Esse é, afinal, um governo que não se preocupa em ser politicamente correto. De jeito nenhum! Na verdade, há a opção deliberada pelo politicamente incorreto. Entre explicar por que, segundo seu entendimento, o real desvalorizado e os juros baixos fazem bem para a economia e tratar com óbvio desdém as pessoas sem pedigree que viajavam para o exterior, ele escolheu o segundo caminho. E não lhe ocorreu ninguém mais humilde na escala das funções do que a empregada doméstica. Pensando bem, por que não?
Ele também se referiu, apelando a seu próprio estilo, aos modos do presidente da República. Disse:
"Não estou ligando muito para os maus modos do presidente, eu tenho maus modos também, vivo falando besteira. A forma a gente erra, mas o importante é o conteúdo"
Alguém precisa lembrar ao ministro que os meios qualificam os fins.
O problema é que os dois falam a besteira, e sobra para o Congresso arcar com as consequências.

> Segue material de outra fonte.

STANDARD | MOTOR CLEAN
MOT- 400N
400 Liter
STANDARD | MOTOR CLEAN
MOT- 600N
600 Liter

Guedes se comporta como se estivesse operando um milagre na economia brasileira. Não está. A disparada do dólar só não salta para os preços porque não há demanda. As "empregadas domésticas" não estão indo às compras.
Leio na Folha:
"O varejo interrompeu sete meses seguidos positivos e registrou queda de 0,1% em dezembro em relação a novembro, informou nesta quarta-feira (12) o IBGE (Instituto Brasileiro de Geografia e Estatística). No ano, o comércio cresceu 1,8%. A queda no mês das vendas de Natal veio na contramão da expectativa do mercado, que projetava alta de 0,2% nas vendas do período, segundo economistas consultados pela Bloomberg. Para o ano, eles estimavam alta de 3,3%."
De fato, não dá para ir à Disney. Nem para ver a casa de Roberto Carlos em Cachoeiro do Itapemirim.
Com alguma sorte, é possível tomar um Chicabon na padaria.
O "outro", especialmente quando pobre, tem de deixar de ser mera figura de baixa retórica no discurso de Paulo Guedes e de Jair Bolsonaro, a dupla que "vive falando besteira".
Comecei a contagem regressiva para o puxa-saquismo sair em defesa do ministro, sustentando que sua figura de linguagem foi retirada do contexto.